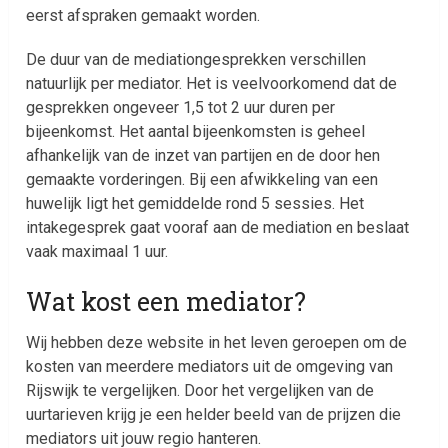
eerst afspraken gemaakt worden.
De duur van de mediationgesprekken verschillen
natuurlijk per mediator. Het is veelvoorkomend dat de
gesprekken ongeveer 1,5 tot 2 uur duren per
bijeenkomst. Het aantal bijeenkomsten is geheel
afhankelijk van de inzet van partijen en de door hen
gemaakte vorderingen. Bij een afwikkeling van een
huwelijk ligt het gemiddelde rond 5 sessies. Het
intakegesprek gaat vooraf aan de mediation en beslaat
vaak maximaal 1 uur.
Wat kost een mediator?
Wij hebben deze website in het leven geroepen om de
kosten van meerdere mediators uit de omgeving van
Rijswijk te vergelijken. Door het vergelijken van de
uurtarieven krijg je een helder beeld van de prijzen die
mediators uit jouw regio hanteren.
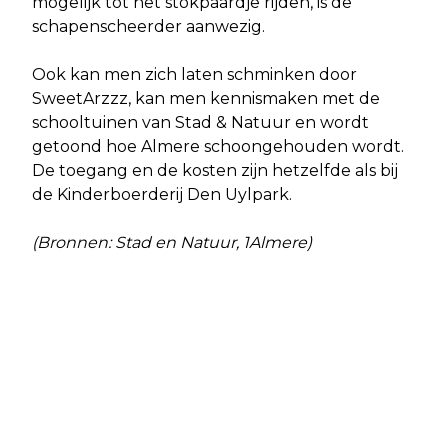
mogelijk tot het stokpaardje rijden, is de
schapenscheerder aanwezig.
Ook kan men zich laten schminken door
SweetArzzz, kan men kennismaken met de
schooltuinen van Stad & Natuur en wordt
getoond hoe Almere schoongehouden wordt.
De toegang en de kosten zijn hetzelfde als bij
de Kinderboerderij Den Uylpark.
(Bronnen: Stad en Natuur, 1Almere)
Vorig artikel
Volgend artikel
GEEN ONDERZOEK NAAR
EERSTE THUISKAMER ALMERE NU
AARDWARMTE IN ALMERE
OPEN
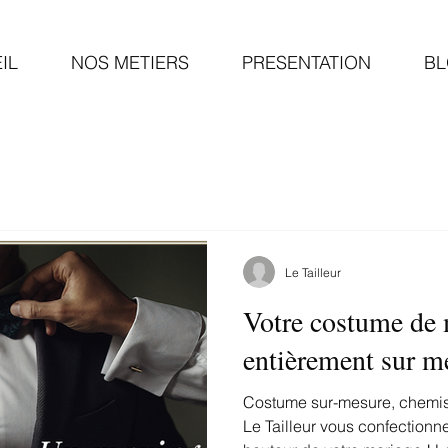
IL
NOS METIERS
PRESENTATION
B
Le Tailleur
Votre costume de 
entièrement sur m
Costume sur-mesure, chemi
Le Tailleur vous confectionn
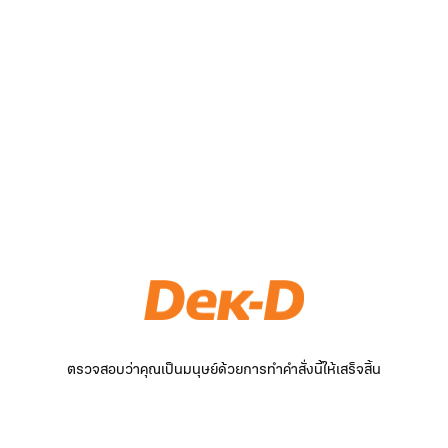
ตรวจสอบว่าคุณเป็นมนุษย์ด้วยการทำคำสั่งนี้ให้เสร็จสิ้น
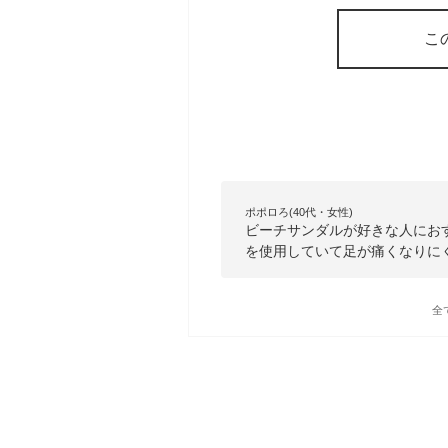
こ
ポポロろ(40代・女性)
ビーチサンダルが好きな人にお
を使用していて足が痛くなりに
全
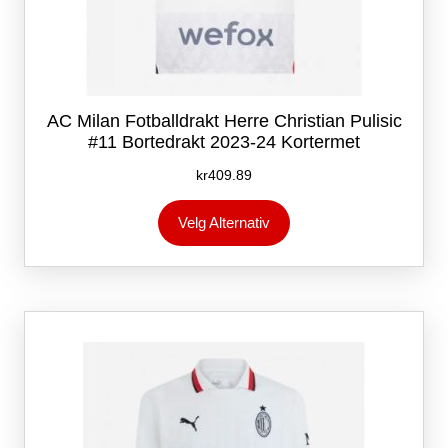
AC Milan Fotballdrakt Herre Christian Pulisic
#11 Bortedrakt 2023-24 Kortermet
kr
409.89
Dette
Velg Alternativ
produktet
har
flere
varianter.
Alternativene
kan
velges
på
produktsiden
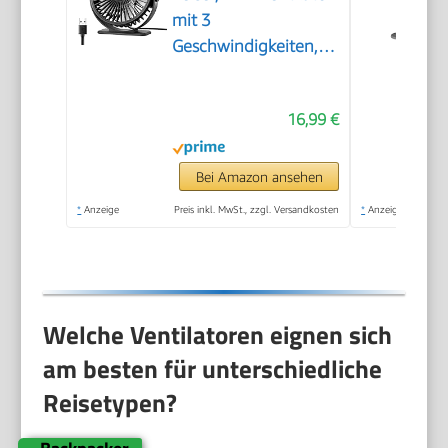
mit 3
Geschwindigkeiten,
USB Tischventilator
Leistungsstarker
16,99 €
Tragbarer mit 360°
Neigung, Fan klein für
Einsatz Büro,
Bei Amazon ansehen
Schlafzimmer, Reisen
*
Anzeige
Preis inkl. MwSt., zzgl. Versandkosten
*
Anzeige
Welche Ventilatoren eignen sich
am besten für unterschiedliche
Reisetypen?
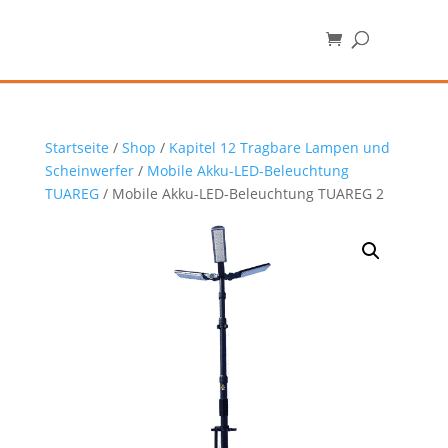
Startseite
/
Shop
/
Kapitel 12 Tragbare Lampen und
Scheinwerfer
/
Mobile Akku-LED-Beleuchtung
TUAREG
/ Mobile Akku-LED-Beleuchtung TUAREG 2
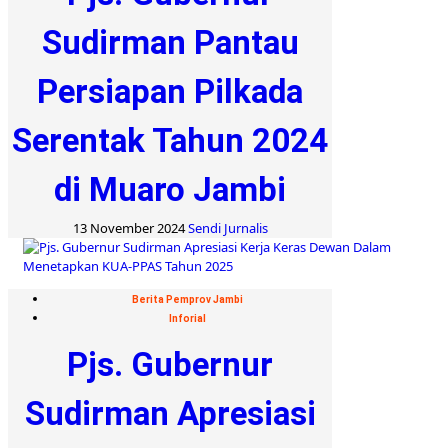
Sudirman Pantau
Persiapan Pilkada
Serentak Tahun 2024
di Muaro Jambi
13 November 2024
Sendi Jurnalis
Berita Pemprov Jambi
Inforial
Pjs. Gubernur
Sudirman Apresiasi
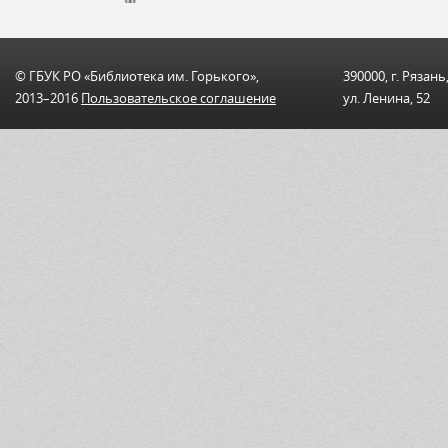
© ГБУК РО «Библиотека им. Горького»,
390000, г. Рязань
2013–2016
Пользовательскоe соглашениe
ул. Ленина, 52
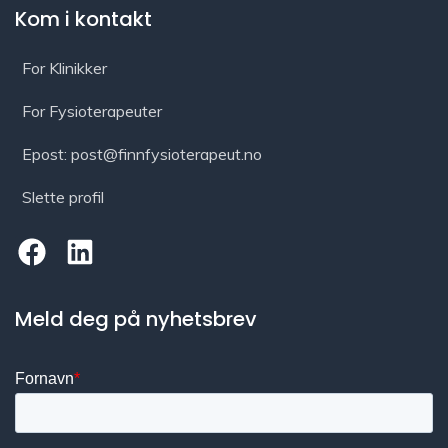
Kom i kontakt
For Klinikker
For Fysioterapeuter
Epost: post@finnfysioterapeut.no
Slette profil
Meld deg på nyhetsbrev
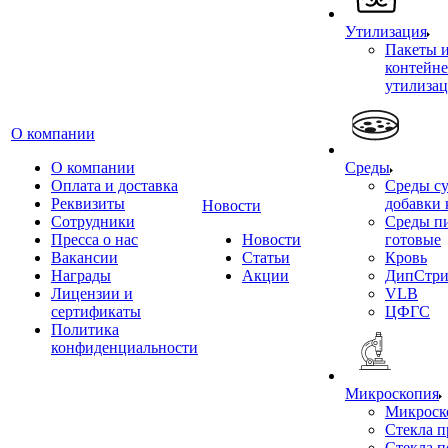
Утилизация
Пакеты 
контейне
утилиза
О компании
О компании
Среды
Оплата и доставка
Среды су
Реквизиты
добавки 
Новости
Сотрудники
Среды п
Пресса о нас
Новости
готовые
Вакансии
Статьи
Кровь
Награды
Акции
ДипСтри
Лицензии и
VLB
сертификаты
ЦФГС
Политика
конфиденциальности
Микроскопия
Микроск
Стекла 
Стекла 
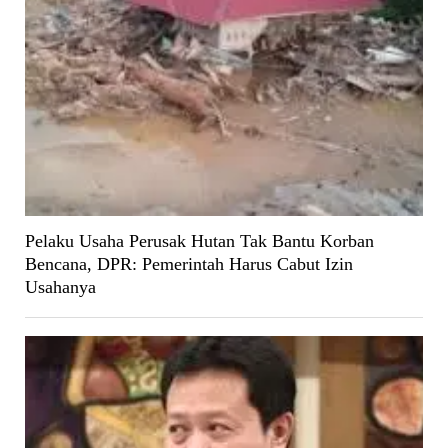
Pelaku Usaha Perusak Hutan Tak Bantu Korban
Bencana, DPR: Pemerintah Harus Cabut Izin
Usahanya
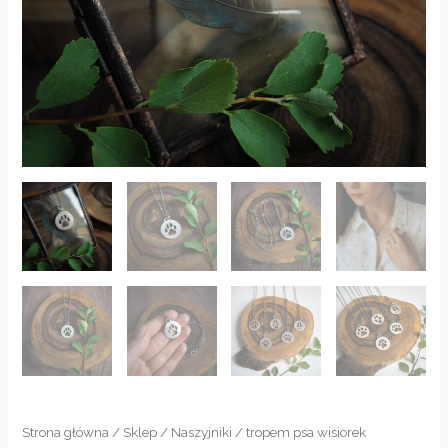
Strona główna
/
Sklep
/
Naszyjniki
/ tropem psa wisiorek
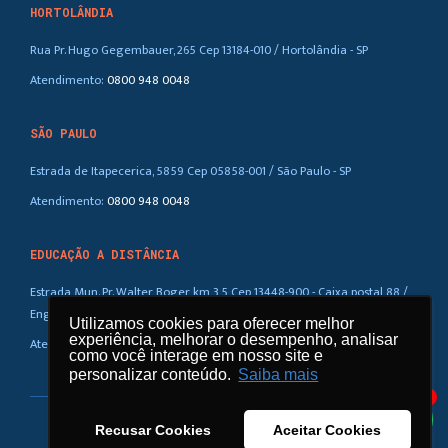
HORTOLÂNDIA
Rua Pr. Hugo Gegembauer, 265 Cep 13184-010 / Hortolândia - SP
Atendimento:
0800 948 0048
SÃO PAULO
Estrada de Itapecerica, 5859 Cep 05858-001 / São Paulo - SP
Atendimento:
0800 948 0048
EDUCAÇÃO A DISTÂNCIA
Estrada Mun. Pr. Walter Boger, km 3,5 Cep 13448-900 - Caixa postal 88 /
Eng. Coelho – SP
Utilizamos cookies para oferecer melhor
Utilizamos cookies para oferecer melhor
experiência, melhorar o desempenho, analisar
experiência, melhorar o desempenho, analisar
Atendimento:
0800 948 0048
como você interage em nosso site e
como você interage em nosso site e
personalizar conteúdo.
personalizar conteúdo.
Saiba mais
Saiba mais
1
Recusar Cookies
Recusar Cookies
Aceitar Cookies
Aceitar Cookies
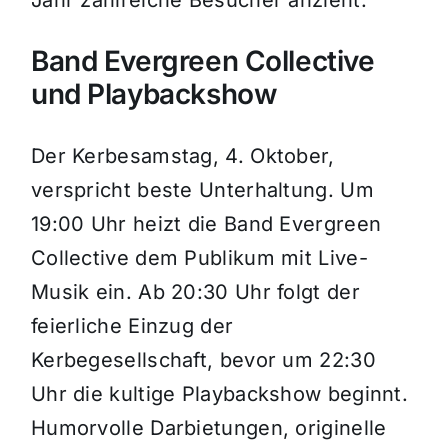
Jahr zahlreiche Besucher anzieht.
Band Evergreen Collective
und Playbackshow
Der Kerbesamstag, 4. Oktober,
verspricht beste Unterhaltung. Um
19:00 Uhr heizt die Band Evergreen
Collective dem Publikum mit Live-
Musik ein. Ab 20:30 Uhr folgt der
feierliche Einzug der
Kerbegesellschaft, bevor um 22:30
Uhr die kultige Playbackshow beginnt.
Humorvolle Darbietungen, originelle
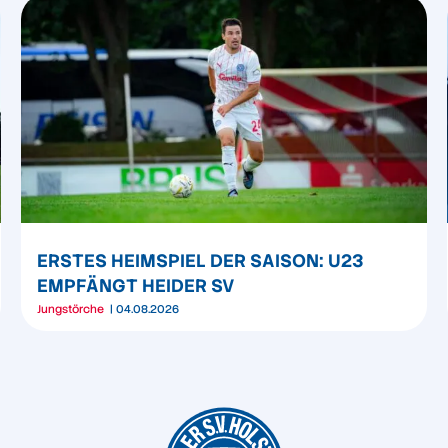
ERSTES HEIMSPIEL DER SAISON: U23
EMPFÄNGT HEIDER SV
Jungstörche
04.08.2026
━━━━━━━━━━
Activity ->
Print the entries above exactly, taking out only the pictures.

Answer for this exercise ->
eerst afspraken gemaakt worden.
De duur van de mediationgesprekken verschillen
natuurlijk per mediator. Het is veelvoorkomend dat de
gesprekken ongeveer 1,5 tot 2 uur duren per
bijeenkomst. Het aantal bijeenkomsten is geheel
afhankelijk van de inzet van partijen en de door hen
gemaakte vorderingen. Bij een afwikkeling van een
huwelijk ligt het gemiddelde rond 5 sessies. Het
intakegesprek gaat vooraf aan de mediation en beslaat
vaak maximaal 1 uur.
Wat kost een mediator?
Wij hebben deze website in het leven geroepen om de
kosten van meerdere mediators uit de omgeving van
Rijswijk te vergelijken. Door het vergelijken van de
uurtarieven krijg je een helder beeld van de prijzen die
mediators uit jouw regio hanteren.
mogelijk tot het stokpaardje rijden, is de
schapenscheerder aanwezig.
Ook kan men zich laten schminken door
SweetArzzz, kan men kennismaken met de
schooltuinen van Stad & Natuur en wordt
getoond hoe Almere schoongehouden wordt.
De toegang en de kosten zijn hetzelfde als bij
de Kinderboerderij Den Uylpark.
(Bronnen: Stad en Natuur, 1Almere)
Vorig artikel
Volgend artikel
GEEN ONDERZOEK NAAR
EERSTE THUISKAMER ALMERE NU
AARDWARMTE IN ALMERE
OPEN
IL
NOS METIERS
PRESENTATION
B
Le Tailleur
Votre costume de 
entièrement sur m
Costume sur-mesure, chemi
Le Tailleur vous confectionn
ตรวจสอบว่าคุณเป็นมนุษย์ด้วยการทำคำสั่งนี้ให้เสร็จสิ้น
こ
ポポロろ(40代・女性)
ビーチサンダルが好きな人にお
を使用していて足が痛くなりに
全
AC Milan Fotballdrakt Herre Christian Pulisic
#11 Bortedrakt 2023-24 Kortermet
kr
409.89
Dette
Velg Alternativ
produktet
har
flere
varianter.
Alternativene
kan
velges
på
produktsiden
mit 3
Geschwindigkeiten,
USB Tischventilator
Leistungsstarker
16,99 €
Tragbarer mit 360°
Neigung, Fan klein für
Einsatz Büro,
Bei Amazon ansehen
Schlafzimmer, Reisen
*
Anzeige
Preis inkl. MwSt., zzgl. Versandkosten
*
Anzeige
Welche Ventilatoren eignen sich
am besten für unterschiedliche
Reisetypen?
Startseite
/
Shop
/
Kapitel 12 Tragbare Lampen und
Scheinwerfer
/
Mobile Akku-LED-Beleuchtung
TUAREG
/ Mobile Akku-LED-Beleuchtung TUAREG 2
Sudirman Pantau
Persiapan Pilkada
Serentak Tahun 2024
di Muaro Jambi
13 November 2024
Sendi Jurnalis
Berita Pemprov Jambi
Inforial
Pjs. Gubernur
Sudirman Apresiasi
© ГБУК РО «Библиотека им. Горького»,
390000, г. Рязань
2013–2016
Пользовательскоe соглашениe
ул. Ленина, 52
Kom i kontakt
For Klinikker
For Fysioterapeuter
Epost: post@finnfysioterapeut.no
Slette profil
Meld deg på nyhetsbrev
Утилизация
Пакеты 
контейне
утилиза
О компании
О компании
Среды
Оплата и доставка
Среды су
Реквизиты
добавки 
Новости
Сотрудники
Среды п
Пресса о нас
Новости
готовые
Вакансии
Статьи
Кровь
Награды
Акции
ДипСтри
Лицензии и
VLB
сертификаты
ЦФГС
Политика
конфиденциальности
Микроскопия
Микроск
Стекла 
Стекла 
Pelaku Usaha Perusak Hutan Tak Bantu Korban
Bencana, DPR: Pemerintah Harus Cabut Izin
Usahanya
Strona główna
/
Sklep
/
Naszyjniki
/ tropem psa wisiorek
HORTOLÂNDIA
Rua Pr. Hugo Gegembauer, 265 Cep 13184-010 / Hortolândia - SP
Atendimento:
0800 948 0048
SÃO PAULO
Estrada de Itapecerica, 5859 Cep 05858-001 / São Paulo - SP
Atendimento:
0800 948 0048
EDUCAÇÃO A DISTÂNCIA
Estrada Mun. Pr. Walter Boger, km 3,5 Cep 13448-900 - Caixa postal 88 /
Eng. Coelho – SP
Utilizamos cookies para oferecer melhor
Utilizamos cookies para oferecer melhor
experiência, melhorar o desempenho, analisar
experiência, melhorar o desempenho, analisar
Atendimento:
0800 948 0048
como você interage em nosso site e
como você interage em nosso site e
personalizar conteúdo.
personalizar conteúdo.
Saiba mais
Saiba mais
1
Recusar Cookies
Recusar Cookies
Aceitar Cookies
Aceitar Cookies
Jahr zahlreiche Besucher anzieht.
Band Evergreen Collective
und Playbackshow
Der Kerbesamstag, 4. Oktober,
verspricht beste Unterhaltung. Um
19:00 Uhr heizt die Band Evergreen
Collective dem Publikum mit Live-
Musik ein. Ab 20:30 Uhr folgt der
feierliche Einzug der
Kerbegesellschaft, bevor um 22:30
Uhr die kultige Playbackshow beginnt.
Humorvolle Darbietungen, originelle
ERSTES HEIMSPIEL DER SAISON: U23
EMPFÄNGT HEIDER SV
Jungstörche
04.08.2026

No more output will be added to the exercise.